Posted by: Reginald Mombrun | Aug 13, 2011 2:00:29 PM

I agree law school is a fucking scam. 100k+ debt and 90% of grads get less than 100k jobs. Bullshit. Also law school doesn't prepare you for practice. Anyone who argues that point is a professor/dean/ls faculty.

Posted by: jjjna | Aug 13, 2011 11:28:43 AM

While I do believe that law professors do some incredible work with students, I do think it is telling that many feel the need to defend themselves so vigorously when the "value" of their teaching is placed in question. Of course law professors need to keep up with changes in the law- all law practitioners should. But I doubt that any changes in the law right now merit anything more than minor changes in a syllabus. Teaching Tax I and II, and Corporate and Partnership taxation have not changed drastically in over two decades. To all law professors, please accept that you are paid incredibly well for the amount of true work that you do during an average week- many professions pay people more than what they deserve based on "value"- see everyone on wall street. But please don't insult our intelligence. You wake up and think of how to give your students value and go to sleep doing the same- come on man.

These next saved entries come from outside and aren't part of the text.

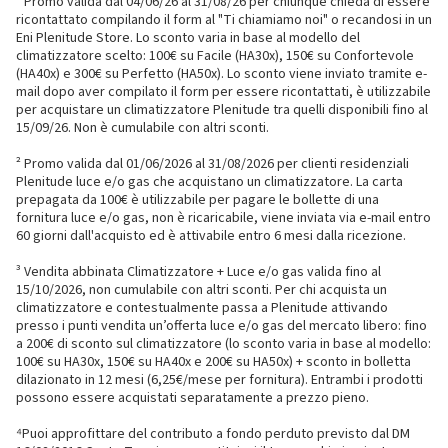
¹ Promo valida dal 04/06/26 al 31/08/26 per chiunque chieda di essere
ricontattato compilando il form al "Ti chiamiamo noi" o recandosi in un
Eni Plenitude Store. Lo sconto varia in base al modello del
climatizzatore scelto: 100€ su Facile (HA30x), 150€ su Confortevole
(HA40x) e 300€ su Perfetto (HA50x). Lo sconto viene inviato tramite e-
mail dopo aver compilato il form per essere ricontattati, è utilizzabile
per acquistare un climatizzatore Plenitude tra quelli disponibili fino al
15/09/26. Non è cumulabile con altri sconti.
² Promo valida dal 01/06/2026 al 31/08/2026 per clienti residenziali
Plenitude luce e/o gas che acquistano un climatizzatore. La carta
prepagata da 100€ è utilizzabile per pagare le bollette di una
fornitura luce e/o gas, non è ricaricabile, viene inviata via e-mail entro
60 giorni dall'acquisto ed è attivabile entro 6 mesi dalla ricezione.
³ Vendita abbinata Climatizzatore + Luce e/o gas valida fino al
15/10/2026, non cumulabile con altri sconti. Per chi acquista un
climatizzatore e contestualmente passa a Plenitude attivando
presso i punti vendita un’offerta luce e/o gas del mercato libero: fino
a 200€ di sconto sul climatizzatore (lo sconto varia in base al modello:
100€ su HA30x, 150€ su HA40x e 200€ su HA50x) + sconto in bolletta
dilazionato in 12 mesi (6,25€/mese per fornitura). Entrambi i prodotti
possono essere acquistati separatamente a prezzo pieno.
⁴Puoi approfittare del contributo a fondo perduto previsto dal DM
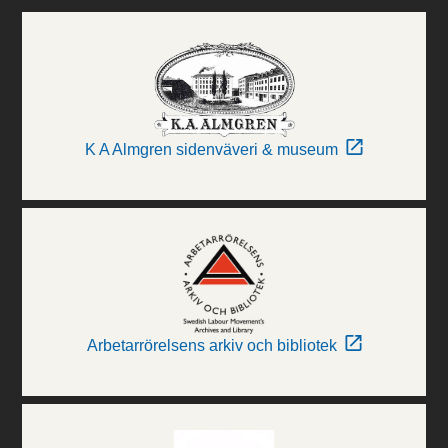
K A Almgren sidenväveri & museum
Arbetarrörelsens arkiv och bibliotek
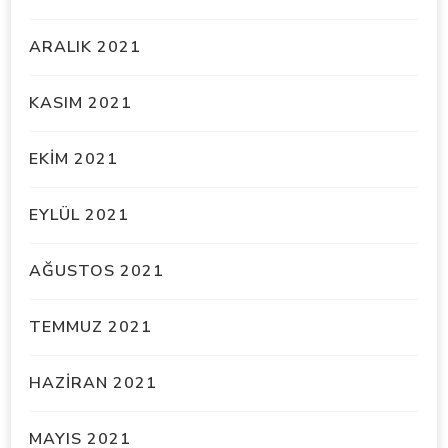
ARALIK 2021
KASIM 2021
EKIM 2021
EYLÜL 2021
AĞUSTOS 2021
TEMMUZ 2021
HAZIRAN 2021
MAYIS 2021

Posted by: anon | Aug 13, 2011 10:56:37 AM

I agree with Seto's sentiment that professors need to be personally responsible for the value offered by their classes.

For instance, I had professor Issacharoff for civil procedure, and our class involved 3 writing assignments, which I think added a lot of value to the class both in terms of skills and theory. Writing has obvious skills benefits, but it also gives you an important and valuable perspective on the theory questions. Just imagine how less useful an ethics class would be if you've never faced an ethical dilemma before.

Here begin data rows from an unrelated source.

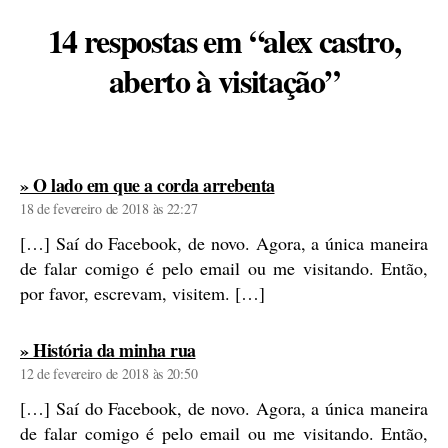
14 respostas em “alex castro,
aberto à visitação”
diz:
» O lado em que a corda arrebenta
18 de fevereiro de 2018 às 22:27
[…] Saí do Facebook, de novo. Agora, a única maneira
de falar comigo é pelo email ou me visitando. Então,
por favor, escrevam, visitem. […]
diz:
» História da minha rua
12 de fevereiro de 2018 às 20:50
[…] Saí do Facebook, de novo. Agora, a única maneira
de falar comigo é pelo email ou me visitando. Então,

LawProf should indeed focus on improving his own class, and in my interview with him, he did say that he has changed his class to offer greater value to his students. But, if he sees malfeasance committed by others, should he not point it out?

I don't teach law school classes, but I think I should still be allowed to say that my Wills, Trusts and Estates class probably should have involved, at some point, actually reading a will.

Posted by: BL1Y | Aug 13, 2011 10:51:08 AM

Wow Leiter's post reads as a bit threatening, and ends with him switching from bad cop to good cop with: "I hope he has the good sense to just delete the whole thing before he makes things worse." This whole thing is remarkable.